Namun beberapa ulama seperti Ali dan Ja‘far bin Muhammad menafsirkannya secara simbolik, yakni mengangkat tangan sejajar dengan leher saat takbir sebagai bentuk ketundukan dan kepasrahan total.
Ada juga yang menafsirkan "wanhar" sebagai menghadap kiblat dengan dada terbuka penuh dalam shalat, atau bahkan mengangkat tangan saat berdoa ke arah dada, sebagaimana disebut oleh Sulaiman al-Taymī.

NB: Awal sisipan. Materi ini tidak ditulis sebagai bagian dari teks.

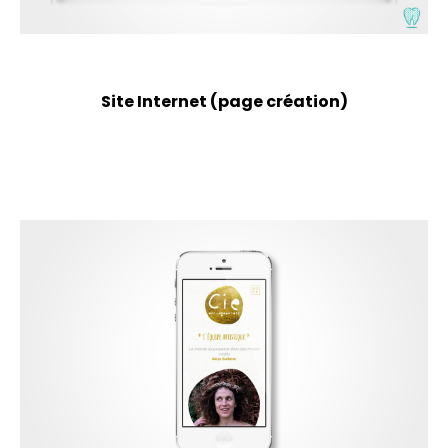
Site Internet (page création)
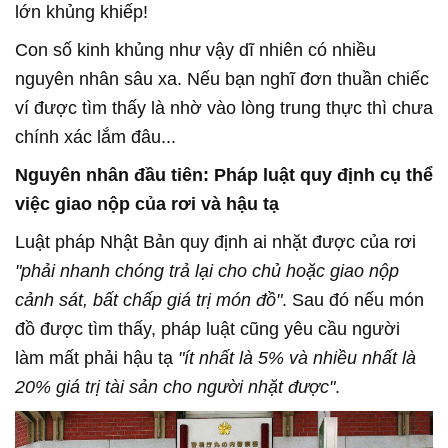
lớn khủng khiếp!
Con số kinh khủng như vậy dĩ nhiên có nhiều
nguyên nhân sâu xa. Nếu bạn nghĩ đơn thuần chiếc
ví được tìm thấy là nhờ vào lòng trung thực thì chưa
chính xác lắm đâu...
Nguyên nhân đầu tiên: Pháp luật quy định cụ thể
việc giao nộp của rơi và hậu tạ
Luật pháp Nhật Bản quy định ai nhặt được của rơi
"phải nhanh chóng trả lại cho chủ hoặc giao nộp
cảnh sát, bất chấp giá trị món đồ"
. Sau đó nếu món
đồ được tìm thấy, pháp luật cũng yêu cầu người
làm mất phải hậu tạ
"ít nhất là 5% và nhiều nhất là
20% giá trị tài sản cho người nhặt được"
.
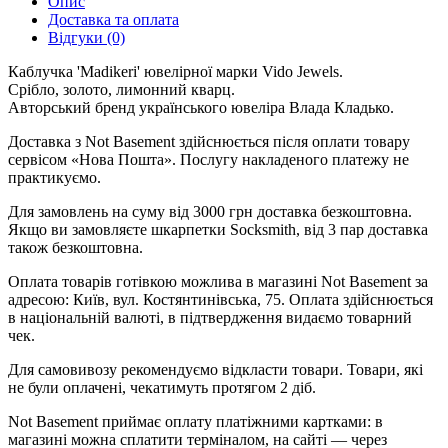
Опис
Доставка та оплата
Відгуки (0)
Каблучка 'Madikeri' ювелірної марки Vido Jewels.
Срібло, золото, лимонний кварц.
Авторський бренд українського ювеліра Влада Кладько.
Доставка з Not Basement здійснюється після оплати товару
сервісом «Нова Пошта». Послугу накладеного платежу не
практикуємо.
Для замовлень на суму від 3000 грн доставка безкоштовна.
Якщо ви замовляєте шкарпетки Socksmith, від 3 пар доставка
також безкоштовна.
Оплата товарів готівкою можлива в магазині Not Basement за
адресою: Київ, вул. Костянтинівська, 75. Оплата здійснюється
в національній валюті, в підтвердження видаємо товарний
чек.
Для самовивозу рекомендуємо відкласти товари. Товари, які
не були оплачені, чекатимуть протягом 2 діб.
Not Basement приймає оплату платіжними картками: в
магазині можна сплатити терміналом, на сайті — через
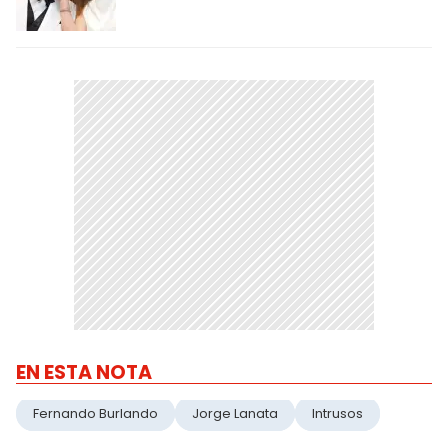
EN ESTA NOTA
Fernando Burlando
Jorge Lanata
Intrusos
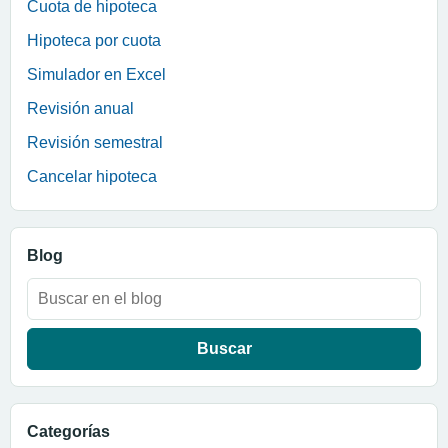
Cuota de hipoteca
Hipoteca por cuota
Simulador en Excel
Revisión anual
Revisión semestral
Cancelar hipoteca
Blog
Buscar:
Categorías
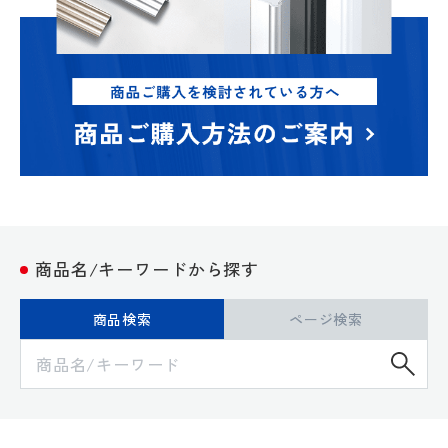
商品名/キーワードから探す
商品検索
ページ検索
検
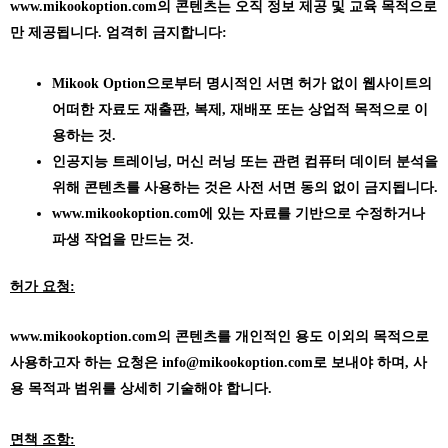
www.mikookoption.com의
콘텐츠는 오직 정보 제공 및 교육 목적으로
만 제공됩니다. 엄격히 금지합니다:
Mikook Option으로부터 명시적인 서면 허가 없이 웹사이트의
어떠한 자료도 재출판, 복제, 재배포 또는 상업적 목적으로 이
용하는 것.
인공지능 트레이닝, 머신 러닝 또는 관련 컴퓨터 데이터 분석을
위해 콘텐츠를 사용하는 것은 사전 서면 동의 없이 금지됩니다.
www.mikookoption.com에
있는 자료를 기반으로 수정하거나
파생 작업을 만드는 것.
허가 요청:
www.mikookoption.com의
콘텐츠를 개인적인 용도 이외의 목적으로
사용하고자 하는 요청은 info@mikookoption.com로 보내야 하며, 사
용 목적과 범위를 상세히 기술해야 합니다.
면책 조항:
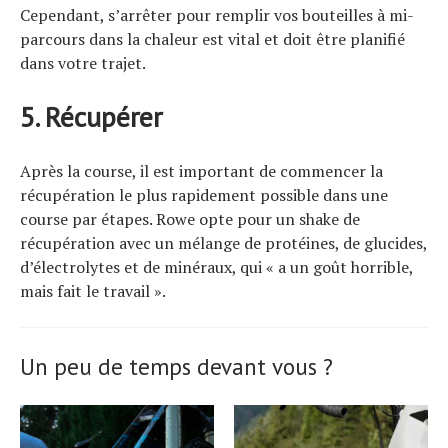
Cependant, s’arrêter pour remplir vos bouteilles à mi-
parcours dans la chaleur est vital et doit être planifié
dans votre trajet.
5. Récupérer
Après la course, il est important de commencer la
récupération le plus rapidement possible dans une
course par étapes. Rowe opte pour un shake de
récupération avec un mélange de protéines, de glucides,
d’électrolytes et de minéraux, qui « a un goût horrible,
mais fait le travail ».
Un peu de temps devant vous ?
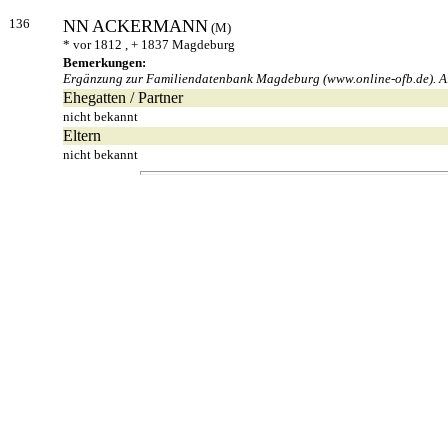
136
NN
ACKERMANN
(M)
* vor 1812 , + 1837 Magdeburg
Bemerkungen:
Ergänzung zur Familiendatenbank Magdeburg (www.online-ofb.de). Als
Ehegatten / Partner
nicht bekannt
Eltern
nicht bekannt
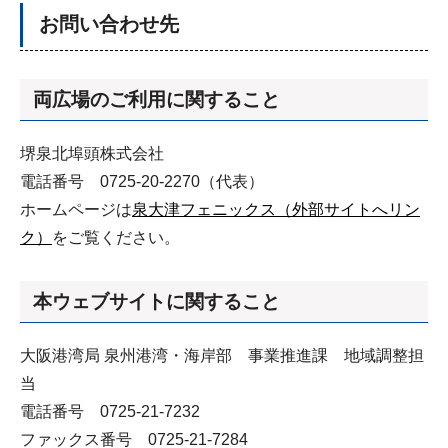
お問い合わせ先
両広場のご利用に関すること
堺泉北埠頭株式会社
電話番号 0725-20-2270（代表）
ホームページは
泉大津フェニックス（外部サイトへリン
ク）
をご覧ください。
本ウェブサイトに関すること
大阪港湾局 泉州港湾・海岸部 事業推進課 地域調整担
当
電話番号 0725-21-7232
ファックス番号 0725-21-7284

Namun Al-Qurṭubī menegaskan bahwa inti dari perintah ini adalah agar seluruh bentuk penyembelihan—sebagai ibadah maupun aksi sosial—hanya ditujukan kepada Allah, tidak seperti kaum musyrikin yang menyembelih untuk berhala.
Sebagaimana ditulis beliau:
إن ناسا يصلون لغير الله، وينحرون لغير الله، وقد أعطيناك الكوثر، فلا تكن صلاتك ولا نحرك إلا لله
Artinya: Ada orang-orang yang shalat dan menyembelih bukan untuk Allah, maka engkau, wahai Nabi, jangan sampai ibadahmu selain untuk-Nya semata.
Imam Al-Qurṭubī mengkritisi mereka yang memaknai ayat ini secara parsial. Ia menulis:
وبالحري أن يكون جميع العمل يوازي هذه الخصوصية من الكوثر
Artinya: Sudah sepantasnya seluruh amal ibadah kita sepadan dengan kemuliaan "al-Kautsar" yang Allah berikan.
Maka bukan hanya shalat dan sembelihan biasa, tapi keseluruhan hidup harus menjadi wujud syukur atas nikmat itu.
Dari tafsir ini, kita belajar bahwa ayat pendek ini mengandung dua poros kesalehan: Kesalehan spiritual yang diwujudkan dalam shalat: hubungan dengan Allah yang memperkuat hati dan membentuk akhlak.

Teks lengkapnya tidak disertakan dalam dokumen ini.